Recently the city also announced an Australian-first Chair in Digital Economy, a partnership between Brisbane Marketing, PwC Australia, QUT and the Queensland Government, which will explore new opportunities for industry-academia collaboration.
At the time, Lord Mayor Graham Quirk said the appointment was crucial to the city, “embracing digital technology in all its forms… and creating an environment where great business ideas are born and ultimately become internationally scalable.”
PricewaterhouseCoopers (PwC) Australia CEO Luke Sayers believes digital technology is fundamental to Australia’s future prosperity.
“Innovation and digital technologies together (could) increase Australia’s productivity and raise GDP by 3.5 per cent and $136 billion over the next 20 years,” he says.
Cat Matson says that is exactly why the PwC Chair in Digital Economy announcement was such a milestone.
“The Chair will establish a new way of working across industry, government and academia to make sure everyone in Brisbane is reaping the benefits brought by the digital era.”

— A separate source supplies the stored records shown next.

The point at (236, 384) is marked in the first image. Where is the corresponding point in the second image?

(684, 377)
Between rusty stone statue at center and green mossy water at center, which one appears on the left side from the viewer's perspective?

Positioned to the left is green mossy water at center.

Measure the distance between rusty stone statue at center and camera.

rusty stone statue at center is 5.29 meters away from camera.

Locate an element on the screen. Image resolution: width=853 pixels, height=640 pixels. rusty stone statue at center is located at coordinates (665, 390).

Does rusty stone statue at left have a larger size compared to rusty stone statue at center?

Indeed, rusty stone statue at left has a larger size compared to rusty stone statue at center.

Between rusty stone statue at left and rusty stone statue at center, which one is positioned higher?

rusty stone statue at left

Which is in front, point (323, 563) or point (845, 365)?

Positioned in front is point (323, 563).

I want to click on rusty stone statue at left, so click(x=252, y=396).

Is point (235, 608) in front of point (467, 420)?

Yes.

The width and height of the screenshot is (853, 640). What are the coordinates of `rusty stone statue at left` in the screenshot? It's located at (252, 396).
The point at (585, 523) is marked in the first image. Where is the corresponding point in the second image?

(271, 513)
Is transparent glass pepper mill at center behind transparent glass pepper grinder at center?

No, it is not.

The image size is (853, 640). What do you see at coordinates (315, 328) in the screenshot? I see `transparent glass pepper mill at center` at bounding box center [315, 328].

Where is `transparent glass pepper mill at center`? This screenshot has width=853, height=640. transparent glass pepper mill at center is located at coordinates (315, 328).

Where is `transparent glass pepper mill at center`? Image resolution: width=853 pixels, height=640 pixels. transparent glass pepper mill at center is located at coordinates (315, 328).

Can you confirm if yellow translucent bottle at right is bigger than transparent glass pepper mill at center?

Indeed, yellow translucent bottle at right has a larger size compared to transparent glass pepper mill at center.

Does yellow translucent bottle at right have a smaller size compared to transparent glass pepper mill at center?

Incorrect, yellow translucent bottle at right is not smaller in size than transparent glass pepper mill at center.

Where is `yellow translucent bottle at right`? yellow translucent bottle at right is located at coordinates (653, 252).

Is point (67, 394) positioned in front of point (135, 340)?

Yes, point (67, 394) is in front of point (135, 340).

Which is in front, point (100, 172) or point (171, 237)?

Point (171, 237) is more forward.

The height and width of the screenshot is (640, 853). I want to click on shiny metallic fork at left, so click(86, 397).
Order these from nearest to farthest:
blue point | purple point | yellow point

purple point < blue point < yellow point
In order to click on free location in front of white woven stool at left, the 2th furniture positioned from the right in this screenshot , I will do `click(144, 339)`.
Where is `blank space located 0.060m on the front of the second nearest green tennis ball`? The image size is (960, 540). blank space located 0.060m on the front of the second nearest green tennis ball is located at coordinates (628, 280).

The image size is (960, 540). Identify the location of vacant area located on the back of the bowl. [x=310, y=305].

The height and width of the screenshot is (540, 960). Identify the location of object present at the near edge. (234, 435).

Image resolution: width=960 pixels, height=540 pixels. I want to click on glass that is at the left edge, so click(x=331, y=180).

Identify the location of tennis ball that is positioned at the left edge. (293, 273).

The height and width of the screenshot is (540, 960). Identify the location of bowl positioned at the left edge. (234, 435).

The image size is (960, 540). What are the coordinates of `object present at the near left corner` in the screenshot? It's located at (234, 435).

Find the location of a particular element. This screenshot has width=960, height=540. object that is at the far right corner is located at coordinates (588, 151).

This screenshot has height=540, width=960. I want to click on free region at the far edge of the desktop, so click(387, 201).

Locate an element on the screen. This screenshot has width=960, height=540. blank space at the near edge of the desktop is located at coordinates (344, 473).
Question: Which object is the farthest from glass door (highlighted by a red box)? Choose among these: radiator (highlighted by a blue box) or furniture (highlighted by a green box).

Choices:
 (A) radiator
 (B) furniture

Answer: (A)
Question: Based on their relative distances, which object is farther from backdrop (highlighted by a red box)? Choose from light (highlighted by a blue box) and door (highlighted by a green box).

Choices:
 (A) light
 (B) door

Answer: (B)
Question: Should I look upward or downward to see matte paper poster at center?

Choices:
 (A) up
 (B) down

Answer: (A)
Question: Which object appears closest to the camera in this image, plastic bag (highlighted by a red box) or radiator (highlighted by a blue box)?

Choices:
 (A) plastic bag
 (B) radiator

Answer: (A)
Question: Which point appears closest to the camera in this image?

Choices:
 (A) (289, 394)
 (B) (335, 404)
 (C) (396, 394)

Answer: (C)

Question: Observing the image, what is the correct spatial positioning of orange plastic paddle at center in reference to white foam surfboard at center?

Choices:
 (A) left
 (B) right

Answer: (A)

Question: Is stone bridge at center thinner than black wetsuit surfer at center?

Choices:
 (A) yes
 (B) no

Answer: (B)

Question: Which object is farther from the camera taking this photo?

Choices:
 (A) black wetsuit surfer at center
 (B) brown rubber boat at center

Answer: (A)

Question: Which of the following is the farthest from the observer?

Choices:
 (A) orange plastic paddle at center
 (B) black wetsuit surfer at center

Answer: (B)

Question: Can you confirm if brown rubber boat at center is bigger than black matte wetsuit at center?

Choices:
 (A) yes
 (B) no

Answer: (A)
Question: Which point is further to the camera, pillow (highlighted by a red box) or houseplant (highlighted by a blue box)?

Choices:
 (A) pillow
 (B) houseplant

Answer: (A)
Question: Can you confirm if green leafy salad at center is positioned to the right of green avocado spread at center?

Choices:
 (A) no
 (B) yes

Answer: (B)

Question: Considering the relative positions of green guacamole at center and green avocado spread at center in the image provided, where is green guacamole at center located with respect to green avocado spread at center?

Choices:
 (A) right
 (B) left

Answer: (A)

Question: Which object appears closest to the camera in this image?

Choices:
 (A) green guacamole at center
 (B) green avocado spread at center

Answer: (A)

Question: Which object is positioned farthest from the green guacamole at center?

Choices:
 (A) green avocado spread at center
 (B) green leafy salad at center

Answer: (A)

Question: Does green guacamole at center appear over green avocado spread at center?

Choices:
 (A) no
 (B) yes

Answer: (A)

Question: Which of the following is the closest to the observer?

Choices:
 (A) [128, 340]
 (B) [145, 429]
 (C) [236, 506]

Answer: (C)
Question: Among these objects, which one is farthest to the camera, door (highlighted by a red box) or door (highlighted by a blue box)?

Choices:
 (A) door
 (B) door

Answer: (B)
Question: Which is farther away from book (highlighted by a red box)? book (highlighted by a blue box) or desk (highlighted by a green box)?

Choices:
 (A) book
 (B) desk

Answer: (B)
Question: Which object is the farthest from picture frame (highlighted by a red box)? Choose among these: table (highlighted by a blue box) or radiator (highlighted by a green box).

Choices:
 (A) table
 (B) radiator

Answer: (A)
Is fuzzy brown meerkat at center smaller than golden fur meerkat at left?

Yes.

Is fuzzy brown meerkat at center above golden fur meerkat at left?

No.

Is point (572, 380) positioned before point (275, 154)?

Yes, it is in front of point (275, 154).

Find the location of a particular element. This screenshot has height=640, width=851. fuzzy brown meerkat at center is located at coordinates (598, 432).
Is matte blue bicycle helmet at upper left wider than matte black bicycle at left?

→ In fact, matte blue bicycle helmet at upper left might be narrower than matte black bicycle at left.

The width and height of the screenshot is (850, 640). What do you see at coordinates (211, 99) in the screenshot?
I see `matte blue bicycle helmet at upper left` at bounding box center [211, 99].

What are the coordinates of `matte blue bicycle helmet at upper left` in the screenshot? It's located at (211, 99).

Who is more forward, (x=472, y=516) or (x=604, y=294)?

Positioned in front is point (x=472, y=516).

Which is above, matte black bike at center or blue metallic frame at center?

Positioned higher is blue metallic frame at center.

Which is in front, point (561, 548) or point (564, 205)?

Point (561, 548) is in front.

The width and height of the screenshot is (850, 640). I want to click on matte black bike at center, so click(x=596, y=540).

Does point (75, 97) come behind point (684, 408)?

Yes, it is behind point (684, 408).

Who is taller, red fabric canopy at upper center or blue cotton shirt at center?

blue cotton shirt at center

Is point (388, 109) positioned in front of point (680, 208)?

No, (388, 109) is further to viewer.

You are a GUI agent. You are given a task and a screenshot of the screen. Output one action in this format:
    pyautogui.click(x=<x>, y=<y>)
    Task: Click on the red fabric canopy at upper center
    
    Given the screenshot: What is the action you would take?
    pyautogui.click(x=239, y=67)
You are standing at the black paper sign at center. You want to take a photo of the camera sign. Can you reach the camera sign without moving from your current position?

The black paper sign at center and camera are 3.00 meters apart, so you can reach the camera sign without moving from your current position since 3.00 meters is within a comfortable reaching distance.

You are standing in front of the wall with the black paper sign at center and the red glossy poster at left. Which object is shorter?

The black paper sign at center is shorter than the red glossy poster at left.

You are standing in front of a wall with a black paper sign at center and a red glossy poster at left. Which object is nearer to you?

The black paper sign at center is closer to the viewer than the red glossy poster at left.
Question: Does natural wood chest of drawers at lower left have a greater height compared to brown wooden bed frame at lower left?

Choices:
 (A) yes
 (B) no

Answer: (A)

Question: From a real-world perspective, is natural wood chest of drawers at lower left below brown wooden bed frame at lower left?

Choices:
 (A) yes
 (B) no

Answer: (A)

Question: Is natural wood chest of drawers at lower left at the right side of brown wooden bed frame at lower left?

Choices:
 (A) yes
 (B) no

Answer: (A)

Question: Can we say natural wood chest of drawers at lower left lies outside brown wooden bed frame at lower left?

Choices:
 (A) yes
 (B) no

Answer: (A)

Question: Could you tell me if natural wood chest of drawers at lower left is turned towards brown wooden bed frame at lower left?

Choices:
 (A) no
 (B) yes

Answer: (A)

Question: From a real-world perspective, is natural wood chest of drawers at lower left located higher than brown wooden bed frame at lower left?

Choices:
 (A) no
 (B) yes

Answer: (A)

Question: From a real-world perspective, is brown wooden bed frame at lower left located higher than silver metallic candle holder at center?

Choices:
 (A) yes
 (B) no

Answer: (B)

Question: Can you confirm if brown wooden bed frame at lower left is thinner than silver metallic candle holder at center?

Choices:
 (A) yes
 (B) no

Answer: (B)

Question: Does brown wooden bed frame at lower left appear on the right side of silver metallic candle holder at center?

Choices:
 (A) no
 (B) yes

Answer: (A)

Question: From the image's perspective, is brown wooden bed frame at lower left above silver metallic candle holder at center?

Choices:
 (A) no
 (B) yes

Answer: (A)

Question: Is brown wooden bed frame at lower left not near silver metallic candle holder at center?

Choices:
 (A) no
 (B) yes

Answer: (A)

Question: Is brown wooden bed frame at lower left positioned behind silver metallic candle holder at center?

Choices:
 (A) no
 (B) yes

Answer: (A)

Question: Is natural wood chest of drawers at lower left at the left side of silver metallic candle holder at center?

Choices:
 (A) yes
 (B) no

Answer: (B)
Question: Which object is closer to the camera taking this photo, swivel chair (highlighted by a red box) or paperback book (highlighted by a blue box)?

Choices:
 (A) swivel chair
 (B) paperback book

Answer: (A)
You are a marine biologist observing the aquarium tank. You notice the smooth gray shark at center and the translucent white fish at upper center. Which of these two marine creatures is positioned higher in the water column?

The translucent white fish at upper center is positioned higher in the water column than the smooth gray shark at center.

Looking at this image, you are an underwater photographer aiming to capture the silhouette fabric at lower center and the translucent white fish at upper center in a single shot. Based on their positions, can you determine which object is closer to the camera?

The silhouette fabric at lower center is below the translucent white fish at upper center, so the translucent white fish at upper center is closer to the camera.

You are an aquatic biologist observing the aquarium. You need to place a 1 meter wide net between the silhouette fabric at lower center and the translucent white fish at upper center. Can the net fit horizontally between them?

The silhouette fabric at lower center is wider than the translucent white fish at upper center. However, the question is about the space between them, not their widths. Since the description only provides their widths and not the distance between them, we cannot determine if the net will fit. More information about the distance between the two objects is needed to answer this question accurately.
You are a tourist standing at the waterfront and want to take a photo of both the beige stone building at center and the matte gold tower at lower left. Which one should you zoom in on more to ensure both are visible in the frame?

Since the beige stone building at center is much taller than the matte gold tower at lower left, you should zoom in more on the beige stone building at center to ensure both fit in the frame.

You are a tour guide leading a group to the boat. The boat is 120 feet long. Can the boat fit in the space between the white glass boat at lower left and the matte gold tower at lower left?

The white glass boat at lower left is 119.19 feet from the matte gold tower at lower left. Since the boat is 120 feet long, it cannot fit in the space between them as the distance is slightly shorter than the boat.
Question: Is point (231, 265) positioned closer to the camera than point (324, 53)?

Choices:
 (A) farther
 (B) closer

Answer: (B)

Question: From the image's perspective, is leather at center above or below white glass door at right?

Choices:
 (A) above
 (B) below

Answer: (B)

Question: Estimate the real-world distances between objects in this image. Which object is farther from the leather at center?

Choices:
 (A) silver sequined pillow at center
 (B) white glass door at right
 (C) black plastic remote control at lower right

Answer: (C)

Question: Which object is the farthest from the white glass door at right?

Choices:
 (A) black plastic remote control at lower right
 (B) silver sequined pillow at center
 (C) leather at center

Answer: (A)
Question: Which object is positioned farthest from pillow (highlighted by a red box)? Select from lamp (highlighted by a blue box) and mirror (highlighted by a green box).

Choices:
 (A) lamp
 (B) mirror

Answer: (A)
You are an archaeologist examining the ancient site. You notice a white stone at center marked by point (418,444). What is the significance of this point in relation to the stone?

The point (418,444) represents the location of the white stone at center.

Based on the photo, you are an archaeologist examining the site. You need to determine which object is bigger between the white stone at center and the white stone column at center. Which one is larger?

At a grass roots level, programs like CoderDojo Brisbane are already teaching school-aged children to code, develop apps and websites. 155 participants will go through the latest program, which was launched on May 2 and offers mentoring from the likes of Halfbrick and Vision6.
At the other end of the scale, global conferences like the recently announced Pivotal 2015 will dig deep into opportunities to capture potential from so-called Spatial Science, discussing the application of advances in information visualisation, big data analysis and social media across major industry sectors. To be held in Brisbane late next month, it could help boost the city’s growing reputation as a dynamic, digitally driven development community and spatial hub.
Back when Brisbane announced the appointment of a CDO in 2012, the question was asked if the point was to become the next Silicon Valley.
The city is developing a strong reputation in the spatial information technology sector and has had wins in gaming and software development but some of those working at the coal face say Silicon Valley isn’t necessarily the goal nor anything you can really plan for.
“Silicon Valley evolved – it wasn’t any one company or government saying yes, this is what we are going to do and here’s how we are going to do it, but what we can do is put ourselves into a great position to evolve into something like that,” says Phil Larsen.
Cat Matson agrees that government can only do so much.
“A city CDO navigates the role of government and the private sector and helps the two work together,” she said recently.
It’s a clear message to Brisbane’s digital community, growing in both size and confidence – the city will support whatever the next great digital idea or opportunity may be, but it is up to industry and individuals to maintain the momentum.